The social media personality and author said that she believes "we all get to curate our individual expressions of our cultures, languages, who we love, what we believe in, how we dress, present ourselves."

Taylor Hill/WireImage Hilaria Baldwin and Alec Baldwin attend the 2017 Ripple of Hope Awards at New York Hilton on December 13, 2017 in New York City.

In her post, Hilaria employed the word "fluid," and said it applied to culture.

"We need to normalize the fact that we are all unique-our culture, languages, sexual orientations, religions, political beliefs are ALLOWED TO BE FLUID. No two of us are completely alike," she wrote.

The author, who received a handful of comments of support (comments on the post were limited on Instagram), encouraged people to, "Ebb &flow, in your brilliant fluidity, as your very legitimate you."

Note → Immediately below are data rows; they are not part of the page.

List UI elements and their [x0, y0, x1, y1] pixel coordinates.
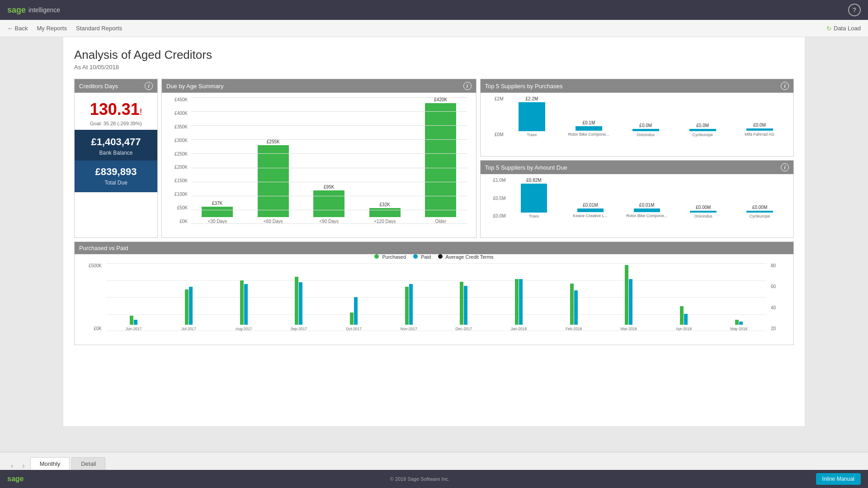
top-widgets-row: Creditors Days i 130.31! Goal: 35.28 (-2… [74, 79, 794, 238]
top5-purchases-header: Top 5 Suppliers by Purchases i [481, 79, 794, 93]
pvp-purchased-feb [570, 284, 574, 325]
avg-credit-dot [438, 254, 443, 259]
legend-avg-credit: Average Credit Terms [438, 254, 493, 260]
creditors-exclamation: ! [140, 107, 142, 117]
pvp-label-dec: Dec-2017 [455, 327, 472, 331]
pvp-paid-may [739, 322, 743, 325]
back-link[interactable]: ← Back [7, 25, 28, 32]
y-label-0k: £0K [162, 219, 188, 224]
bank-label: Bank Balance [78, 150, 154, 156]
tab-next-arrow[interactable]: › [19, 462, 28, 470]
creditors-goal: Goal: 35.28 (-269.39%) [75, 121, 157, 126]
top5a-bar-name-5: Cycleurope [750, 214, 770, 218]
page-title: Analysis of Aged Creditors [74, 48, 794, 62]
creditors-days-widget: Creditors Days i 130.31! Goal: 35.28 (-2… [74, 79, 158, 238]
top5a-bar-name-1: Traxx [529, 214, 539, 218]
pvp-purchased-dec [460, 282, 463, 325]
total-amount: £839,893 [78, 166, 154, 178]
top5-purchases-info-icon[interactable]: i [781, 82, 789, 90]
top5p-bar-5 [746, 128, 773, 131]
top5p-bar-4 [689, 129, 716, 131]
pvp-label-oct: Oct-2017 [346, 327, 362, 331]
total-due-box: £839,893 Total Due [75, 161, 157, 192]
pvp-y-right-60: 60 [771, 284, 793, 289]
pvp-header: Purchased vs Paid [75, 242, 793, 254]
pvp-purchased-may [735, 320, 739, 325]
due-age-widget: Due by Age Summary i £450K £400K £350K £… [161, 79, 476, 238]
legend-purchased: Purchased [374, 254, 406, 260]
due-age-info-icon[interactable]: i [463, 82, 472, 90]
my-reports-link[interactable]: My Reports [37, 25, 67, 32]
y-label-350k: £350K [162, 124, 188, 129]
pvp-paid-mar [629, 279, 632, 325]
creditors-value-area: 130.31! [75, 93, 157, 121]
pvp-y-right-80: 80 [771, 263, 793, 268]
top5a-bar-value-3: £0.01M [639, 203, 654, 208]
app-name: intelligence [28, 6, 60, 14]
logo: sage intelligence [7, 5, 60, 15]
top5a-y-bottom: £0.0M [488, 213, 506, 218]
main-content: Analysis of Aged Creditors As At 10/05/2… [63, 37, 805, 426]
y-label-300k: £300K [162, 138, 188, 143]
y-label-50k: £50K [162, 205, 188, 210]
pvp-paid-aug [244, 284, 248, 325]
top5p-bar-name-2: Rotor Bike Compone... [568, 132, 609, 137]
pvp-y-right-40: 40 [771, 305, 793, 310]
top5a-y-top: £1.0M [488, 178, 506, 183]
total-label: Total Due [78, 180, 154, 186]
tab-monthly[interactable]: Monthly [30, 457, 70, 470]
pvp-label-sep: Sep-2017 [290, 327, 307, 331]
pvp-purchased-mar [625, 265, 628, 325]
nav-links: ← Back My Reports Standard Reports [7, 25, 122, 32]
top5-amount-info-icon[interactable]: i [781, 163, 789, 171]
pvp-label-mar: Mar-2018 [621, 327, 637, 331]
pvp-paid-feb [574, 290, 578, 325]
top5a-bar-value-5: £0.00M [752, 205, 767, 210]
top5p-bar-value-1: £2.2M [526, 96, 538, 101]
help-button[interactable]: ? [848, 4, 861, 16]
top5a-y-mid: £0.5M [488, 196, 506, 201]
y-label-200k: £200K [162, 165, 188, 170]
creditors-info-icon[interactable]: i [145, 82, 153, 90]
tab-detail[interactable]: Detail [71, 457, 105, 470]
top5p-bar-2 [576, 126, 602, 131]
top5a-bar-3 [634, 208, 660, 212]
pvp-label-feb: Feb-2018 [566, 327, 582, 331]
pvp-paid-dec [464, 286, 467, 325]
pvp-label-nov: Nov-2017 [401, 327, 417, 331]
top5a-bar-4 [690, 211, 716, 213]
y-label-400k: £400K [162, 111, 188, 116]
top5a-bar-value-4: £0.00M [696, 205, 711, 210]
pvp-purchased-sep [295, 277, 298, 325]
pvp-paid-apr [684, 314, 688, 325]
standard-reports-link[interactable]: Standard Reports [76, 25, 122, 32]
top5p-bar-value-4: £0.0M [696, 123, 709, 128]
refresh-icon: ↻ [826, 25, 832, 32]
creditors-number: 130.31 [90, 100, 140, 118]
y-label-450k: £450K [162, 97, 188, 102]
top5a-bar-1 [521, 184, 547, 213]
y-label-100k: £100K [162, 192, 188, 197]
top5a-bar-2 [577, 208, 604, 212]
top5p-bar-3 [632, 129, 659, 131]
right-column: Top 5 Suppliers by Purchases i £2M £0M [480, 79, 794, 238]
pvp-paid-oct [354, 297, 358, 325]
pvp-paid-jan [519, 279, 523, 325]
tab-prev-arrow[interactable]: ‹ [7, 462, 17, 470]
pvp-y-right-20: 20 [771, 326, 793, 331]
top5p-y-bottom: £0M [488, 132, 504, 137]
top-bar: sage intelligence ? [0, 0, 868, 20]
pvp-y-left-bottom: £0K [75, 326, 102, 331]
page-subtitle: As At 10/05/2018 [74, 64, 794, 71]
data-load-button[interactable]: ↻ Data Load [826, 25, 861, 32]
bank-balance-box: £1,403,477 Bank Balance [75, 130, 157, 161]
top5p-bar-value-3: £0.0M [639, 123, 652, 128]
inline-manual-button[interactable]: Inline Manual [816, 473, 861, 485]
purchased-vs-paid-widget: Purchased vs Paid Purchased Paid Average… [74, 242, 794, 345]
pvp-legend: Purchased Paid Average Credit Terms [75, 254, 793, 260]
y-label-150k: £150K [162, 178, 188, 183]
pvp-label-jun: Jun-2017 [126, 327, 142, 331]
pvp-paid-jun [134, 320, 137, 325]
pvp-label-may: May-2018 [730, 327, 747, 331]
top5p-bar-value-2: £0.1M [582, 120, 595, 125]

In a 2018 cover story in Hola! Magazine, Baldwin was identified as Spanish, and the article noted that she and Alec were raising their kids to be bilingual and speak in her native language. Hola! updated their story in December 2020, after the author confirmed she was born in the USA.

Hilaria said in her Instagram-shared clarification video in late 2020 she was proud of being raised in two cultures.

"Yes I am a white girl. I am a white girl," she said. "Let's be very clear that Europe, you know, has a lot of white people in there, and my family is white. Ethnically, I'm a mix of many, many many things. Culturally, I grew up with the two cultures. So, it's really as simple as that."

In February of 2021, she issued a follow-up post, where she said she had been "reflecting," and she apologized for not explaining things better.

"I've spent the last month listening, reflecting, and asking myself how I can learn and grow," she wrote. "My parents raised my brother and me with two cultures, American and Spanish, and I feel a true sense of belonging to both. The way I've spoken about myself and my deep connection to two cultures could have been better explained — I should have been more clear and I'm sorry."